▸ TASK PROMPT: What you return should be the full listing, word for word, without a single image.

##### RECORD SET #####

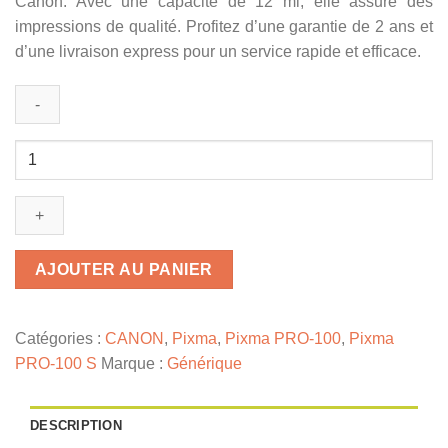
Canon. Avec une capacité de 12 ml, elle assure des
impressions de qualité. Profitez d’une garantie de 2 ans et
d’une livraison express pour un service rapide et efficace.
quantité
de
6384B001
/
CLI-
42
AJOUTER AU PANIER
BK
-
cartouche
Catégories :
CANON
,
Pixma
,
Pixma PRO-100
,
Pixma
compatible
PRO-100 S
Marque :
Générique
Canon
-
DESCRIPTION
noire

#####

▸ SOLUTION FOR THIS TASK:
Canon. Avec une capacité de 12 ml, elle assure des
impressions de qualité. Profitez d’une garantie de 2 ans et
d’une livraison express pour un service rapide et efficace.
quantité
de
6384B001
/
CLI-
42
AJOUTER AU PANIER
BK
-
cartouche
Catégories :
CANON
,
Pixma
,
Pixma PRO-100
,
Pixma
compatible
PRO-100 S
Marque :
Générique
Canon
-
DESCRIPTION
noire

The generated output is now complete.